» **Exercise prompt**:
How many of the lines in the data contain "Soal"? Give only the number.

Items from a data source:
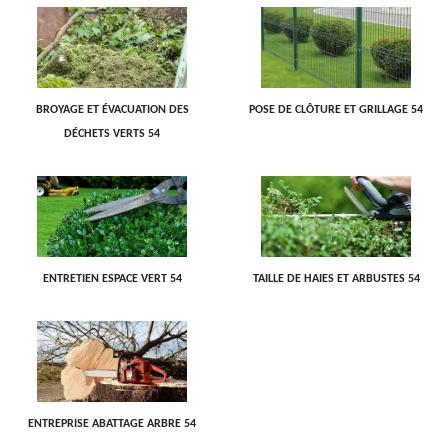
BROYAGE ET ÉVACUATION DES
POSE DE CLÔTURE ET GRILLAGE 54
DÉCHETS VERTS 54
ENTRETIEN ESPACE VERT 54
TAILLE DE HAIES ET ARBUSTES 54
ENTREPRISE ABATTAGE ARBRE 54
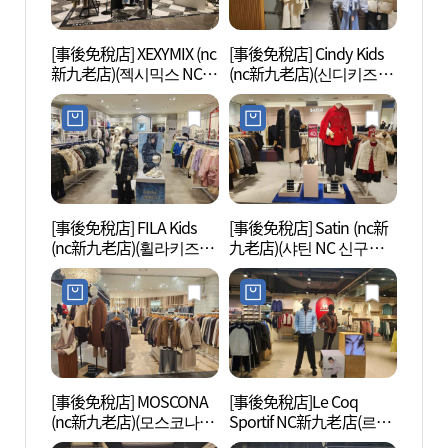
[事後免稅店] XEXYMIX (nc
[事後免稅店] Cindy Kids
D-C
新九老店)(젝시믹스 NC
(nc新九老店)(신디키즈
아트센
신구로점)
NC 신구로점)
[事後免稅店] FILA Kids
[事後免稅店] Satin (nc新
文來創
(nc新九老店)(휠라키즈
九老店)(샤틴 NC 신구로
NC 신구로점)
점)
[事後免稅店] MOSCONA
[事後免稅店]Le Coq
Sea
(nc新九老店)(모스코나
Sportif NC新九老店(르꼬
라 워
NC 신구로점)
끄 스포르티브 NC 신구로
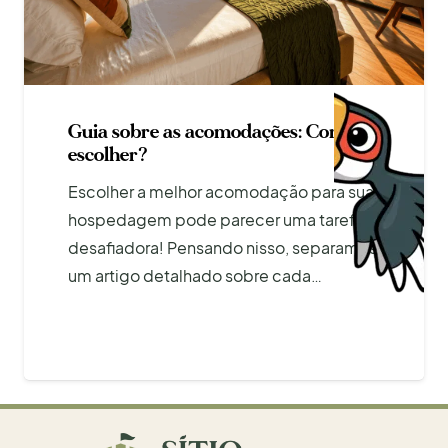
Guia sobre as acomodações: Como
escolher?
Escolher a melhor acomodação para sua
hospedagem pode parecer uma tarefa
desafiadora! Pensando nisso, separamos
um artigo detalhado sobre cada…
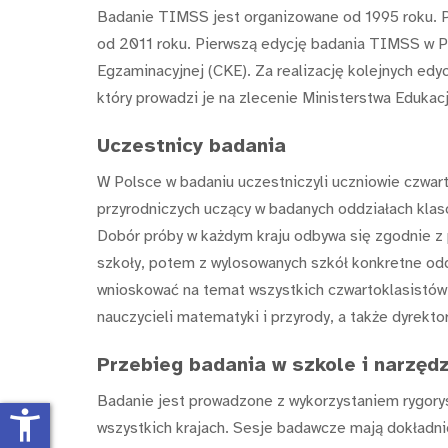
Badanie TIMSS jest organizowane od 1995 roku. P
od 2011 roku. Pierwszą edycję badania TIMSS w Po
Egzaminacyjnej (CKE). Za realizację kolejnych edy
który prowadzi je na zlecenie Ministerstwa Edukac
Uczestnicy badania
W Polsce w badaniu uczestniczyli uczniowie czwar
przyrodniczych uczący w badanych oddziałach klas
Dobór próby w każdym kraju odbywa się zgodnie z
szkoły, potem z wylosowanych szkół konkretne odd
wnioskować na temat wszystkich czwartoklasistów w
nauczycieli matematyki i przyrody, a także dyrekto
Przebieg badania w szkole i narzęd
Badanie jest prowadzone z wykorzystaniem rygor
accessibility_new
wszystkich krajach. Sesje badawcze mają dokładni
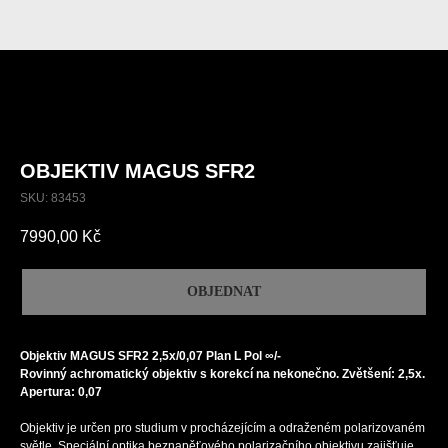
OBJEKTIV MAGUS SFR2
SKU:
83453
7990,00
Kč
OBJEDNAT
Objektiv MAGUS SFR2 2,5х/0,07 Plan L Pol ∞/-
Rovinný achromatický objektiv s korekcí na nekonečno. Zvětšení: 2,5x.
Apertura: 0,07
Objektiv je určen pro studium v procházejícím a odraženém polarizovaném
světle. Speciální optika beznapěťového polarizačního objektivu zajišťuje,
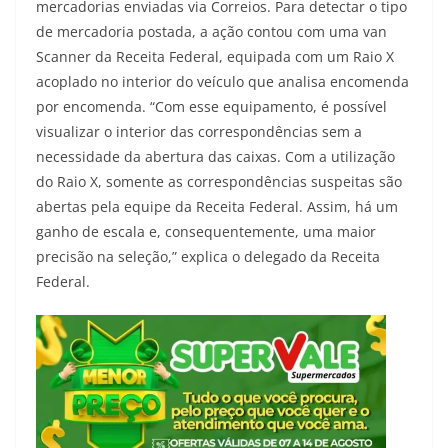
mercadorias enviadas via Correios. Para detectar o tipo
de mercadoria postada, a ação contou com uma van
Scanner da Receita Federal, equipada com um Raio X
acoplado no interior do veículo que analisa encomenda
por encomenda. “Com esse equipamento, é possível
visualizar o interior das correspondências sem a
necessidade da abertura das caixas. Com a utilização
do Raio X, somente as correspondências suspeitas são
abertas pela equipe da Receita Federal. Assim, há um
ganho de escala e, consequentemente, uma maior
precisão na seleção,” explica o delegado da Receita
Federal.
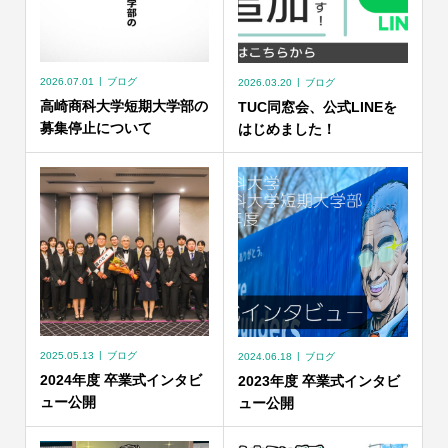
2026.07.01
ブログ
2026.03.20
ブログ
高崎商科大学短期大学部の
TUC同窓会、公式LINEを
募集停止について
はじめました！
2025.05.13
ブログ
2024.06.18
ブログ
2024年度 卒業式インタビ
2023年度 卒業式インタビ
ュー公開
ュー公開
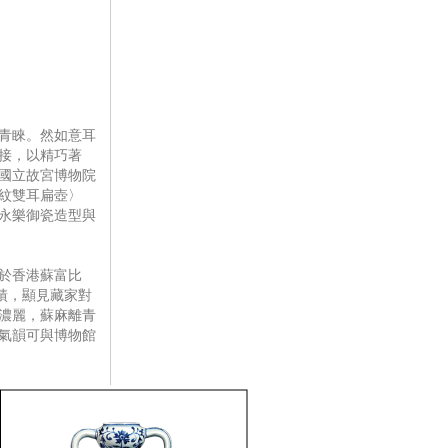
青睞。然如意耳
接，以精巧著
國立故宮博物院
紋雙耳扁壺〉
永樂御瓷造型與
於香港蘇富比
佳績，顯見藏家對
濃麗，蘇麻離青
氣韻可與博物館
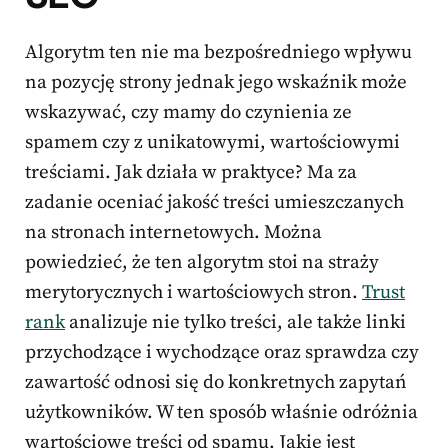
Algorytm ten nie ma bezpośredniego wpływu
na pozycję strony jednak jego wskaźnik może
wskazywać, czy mamy do czynienia ze
spamem czy z unikatowymi, wartościowymi
treściami. Jak działa w praktyce? Ma za
zadanie oceniać jakość treści umieszczanych
na stronach internetowych. Można
powiedzieć, że ten algorytm stoi na straży
merytorycznych i wartościowych stron.
Trust
rank
analizuje nie tylko treści, ale także linki
przychodzące i wychodzące oraz sprawdza czy
zawartość odnosi się do konkretnych zapytań
użytkowników. W ten sposób właśnie odróżnia
wartościowe treści od spamu. Jakie jest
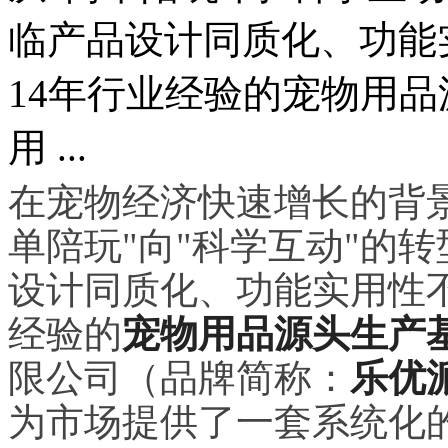
临产品设计同质化、功能
14年行业经验的宠物用
用 ...
在宠物经济快速增长的背
单陪玩"向"科学互动"的
设计同质化、功能实用性不
经验的
宠物用品源头生产
限公司（品牌简称：
乐优
为市场提供了一套系统化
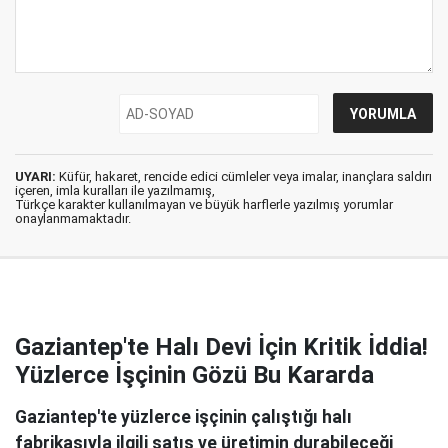
UYARI:
Küfür, hakaret, rencide edici cümleler veya imalar, inançlara saldırı
içeren, imla kuralları ile yazılmamış,
Türkçe karakter kullanılmayan ve büyük harflerle yazılmış yorumlar
onaylanmamaktadır.
Gaziantep'te Halı Devi İçin Kritik İddia!
Yüzlerce İşçinin Gözü Bu Kararda
Gaziantep'te yüzlerce işçinin çalıştığı halı
fabrikasıyla ilgili satış ve üretimin durabileceği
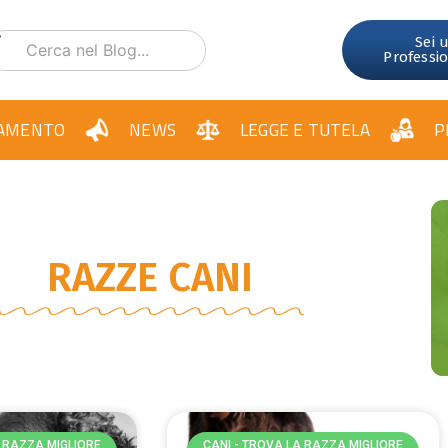
Sei 
Professi
AMENTO
NEWS
LEGGE E TUTELA
P
RAZZE CANI
A RAZZA MIGLIORE
CANI - TROVA LA RAZZA MIGLIORE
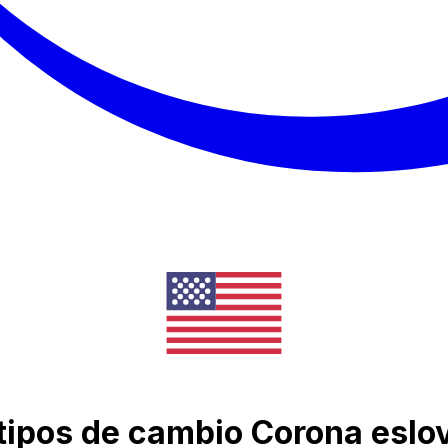
e tipos de cambio Corona eslo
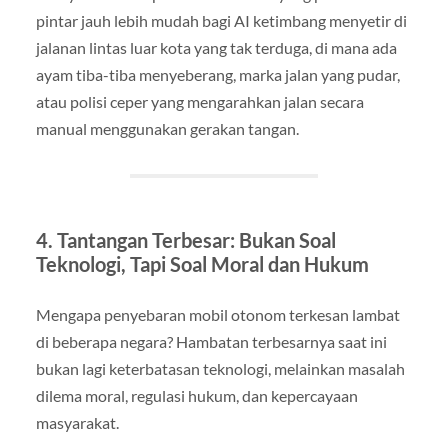
pintar jauh lebih mudah bagi AI ketimbang menyetir di
jalanan lintas luar kota yang tak terduga, di mana ada
ayam tiba-tiba menyeberang, marka jalan yang pudar,
atau polisi ceper yang mengarahkan jalan secara
manual menggunakan gerakan tangan.
4. Tantangan Terbesar: Bukan Soal
Teknologi, Tapi Soal Moral dan Hukum
Mengapa penyebaran mobil otonom terkesan lambat
di beberapa negara? Hambatan terbesarnya saat ini
bukan lagi keterbatasan teknologi, melainkan masalah
dilema moral, regulasi hukum, dan kepercayaan
masyarakat.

» **Result**:
2